Осенью 1922 года он покинул Герингсдорф, чтобы провести зиму в окрестностях Берлина, на вилле, которую он снял около вокзала, вблизи небольшого озера. Здесь он жил с сыном Максимом (Максом), его женой (Максим уже успел жениться) и Марией Будберг. По воскресеньям в доме принимали толпу гостей, среди которых часто бывала Мария Андреева, рыжая, стремительная, сильно надушенная, играющая своими кольцами и говорящая авторитетным тоном. Однако она упорно не желала появляться, когда Горький принимал свою первую жену, Екатерину Пешкову. Она приезжала прямиком из Кремля, вся пропитанная политикой. Нередко за столом собиралось два десятка человек. Баронесса Мария Будберг исполняла роль хозяйки дома.
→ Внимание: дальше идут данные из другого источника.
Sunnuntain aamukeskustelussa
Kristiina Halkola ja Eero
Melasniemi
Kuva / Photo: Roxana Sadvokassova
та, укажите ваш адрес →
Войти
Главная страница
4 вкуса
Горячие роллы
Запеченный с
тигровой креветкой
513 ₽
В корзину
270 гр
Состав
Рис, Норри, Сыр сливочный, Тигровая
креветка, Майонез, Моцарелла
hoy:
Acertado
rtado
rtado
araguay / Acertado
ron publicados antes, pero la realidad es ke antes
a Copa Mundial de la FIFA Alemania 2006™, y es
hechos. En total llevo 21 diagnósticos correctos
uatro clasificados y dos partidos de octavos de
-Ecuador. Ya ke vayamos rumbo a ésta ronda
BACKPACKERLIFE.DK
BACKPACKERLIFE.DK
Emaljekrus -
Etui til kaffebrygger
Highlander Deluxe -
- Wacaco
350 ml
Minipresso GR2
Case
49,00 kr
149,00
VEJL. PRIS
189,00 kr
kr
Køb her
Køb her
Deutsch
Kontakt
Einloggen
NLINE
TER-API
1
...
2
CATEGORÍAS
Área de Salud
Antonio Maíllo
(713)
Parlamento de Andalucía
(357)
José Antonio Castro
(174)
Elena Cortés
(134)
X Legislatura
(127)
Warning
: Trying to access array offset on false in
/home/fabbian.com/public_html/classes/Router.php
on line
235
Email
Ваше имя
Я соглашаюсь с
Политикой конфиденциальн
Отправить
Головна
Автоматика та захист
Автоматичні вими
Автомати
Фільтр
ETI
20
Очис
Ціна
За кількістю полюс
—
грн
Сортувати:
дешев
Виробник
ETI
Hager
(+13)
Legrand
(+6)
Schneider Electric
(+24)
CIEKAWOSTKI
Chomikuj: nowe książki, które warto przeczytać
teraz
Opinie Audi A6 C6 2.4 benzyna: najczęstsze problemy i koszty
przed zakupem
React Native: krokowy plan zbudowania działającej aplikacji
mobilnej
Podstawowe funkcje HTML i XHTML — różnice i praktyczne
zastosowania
Высокая, крепко сложенная молодая женщина с голубыми глазами, матовой кожей, выдающимися скулами – так описал ее поэт Владимир Познер в своих «Воспоминаниях». Секретарша и подруга Горького, она, по мнению Нины Берберовой, вероятно, была не самой миловидной, но определенно самой умной из женщин Горького. Именно Мария Будберг разливала по тарелкам суп, всегда, непонятно почему, один и тот же суп с клецками. Во время беседы, шумной и непринужденной, Горький барабанил по краю стола, что было у него признаком плохого настроения. Затем высказывал свое мнение резким тоном. Спорить с ним было невозможно, как заметит Нина Берберова, убедить его было тем сложнее, что он имел удивительную способность не слышать то, что ему не нравилось. Он так хорошо пропускал ваши слова мимо ушей, что вам оставалось только замолчать. Иногда же он вставал, с искаженным лицом, красный от бешенства, и удалялся в свой кабинет, бросив на пороге, в качестве заключения: «Нет, это не так!» На этом дискуссия заканчивалась.[49]